In numerous press interviews on the publication of "Exodus" in book form (it was earlier serialized in Bungei Shunju), Murakami says that of course he is not looking to junior-high students to lead a revolution in Japan but wanted to question, in a very readable way, the prevailing wisdom of what is wrong nowadays with Japanese young people and schools. After writing novels of futile individual attacks on the system through sex or drugs, he admits there was a certain cathartic enjoyment in portraying minority people taking power by nonviolent means (Asahi, Aug. 2).
Murakami's main point is that the present-day school and family fit the earlier period of high economic growth of the 1960s and 1970s, but now that period is over and such societal structures no longer fit the new economic system that is coming into existence. People tend to think of the family and schools as falling apart or going to the dogs, as in the "Nihon wa dame ni natte iru" way of thinking, but actually we are simply, for better or worse, in a period of change and transition (Shukan Bunshun, July 27).
The problem, as he sees it, is that the Japanese as yet lack the concepts or context for dealing with such change. Murakami seems to be especially irritated with the out-of-date mindset of the media (In Pocket, August). For example, when looking at the bursting of the bubble economy, they will go to interview a former bank employee who is now growing tomatoes. In the lifelong employment age such a person did represent the problems and desires of 60-70 percent of the Japanese people. Now, however, that shared consciousness is disappearing and his problems are simply the problems of one person.
Although Murakami understands the fears of those living in such an age of uncertainty, he points out that the previous period in which one could predict the future, in which entering a good university ensured lifelong employment in a major company, was the exception rather than the rule.
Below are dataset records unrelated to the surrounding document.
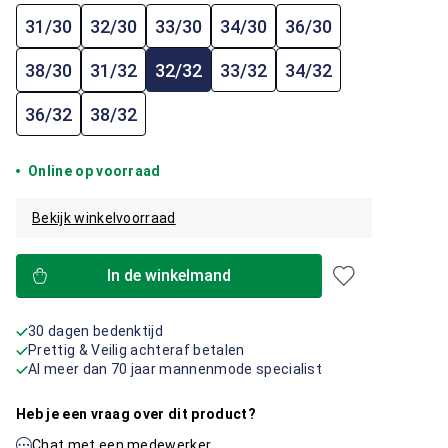
31/30
32/30
33/30
34/30
36/30
38/30
31/32
32/32
33/32
34/32
36/32
38/32
Online op voorraad
Bekijk winkelvoorraad
In de winkelmand
30 dagen bedenktijd
Prettig & Veilig achteraf betalen
Al meer dan 70 jaar mannenmode specialist
Heb je een vraag over dit product?
Chat met een medewerker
On the other hand, the new age gives more opportunities on an individual level for creativity and personal initiative.
Murakami discusses many of the same topics in a long dialogue with the social scientist Oguma Eiji in Bungakukai (August). He points out that hedge funds and the market are effecting changes in values that couldn't be done by the government or politicians. He's not sure what the ultimate outcome will be, and by no means is he wholeheartedly saying "Globalization banzai!" but he does feel one has to have some understanding of the market to understand what is happening now in Japan and the world.
When he says the current situation is because of the end of the period of high growth, people then ask him, "Well, what should we do?" He has no answers, however, beyond stressing that there are in fact no quick and easy answers. The role of the novelist, he feels, is not to lecture on what should be done but to announce what's going on.
Both Murakami and Oguma worry that the desire for quick and absolute solutions leads to oversimplifications like blaming everything on how history is taught in the schools or rushing to revise the constitution. (My favorite example of this is a spate of recent articles attributing teen crime to junk food.)
Murakami notes that next year will mark a quarter century since his literary debut and says he's started thinking about whom he's been writing for for so many years. He thinks it's people like himself, who have been rejected as not fitting in by their rural family or village school: He wants to let them know that they are not alone. Oguma points out that the success of his books shows such alienated people are on the increase, particularly over the past decade.
Murakami has also published a book of some of the interviews he conducted for "Exodus," titled " 'Kibo no Kuni no Exodus' Shuzai Note," and an interesting article in Aera (Aug. 7) on Murakami's prescience has annotations on 10 of his books that are especially expressive of their time.
Janet Ashby, a freelance writer and translator, came to Japan in 1975. She has a special interest in Japanese pop culture.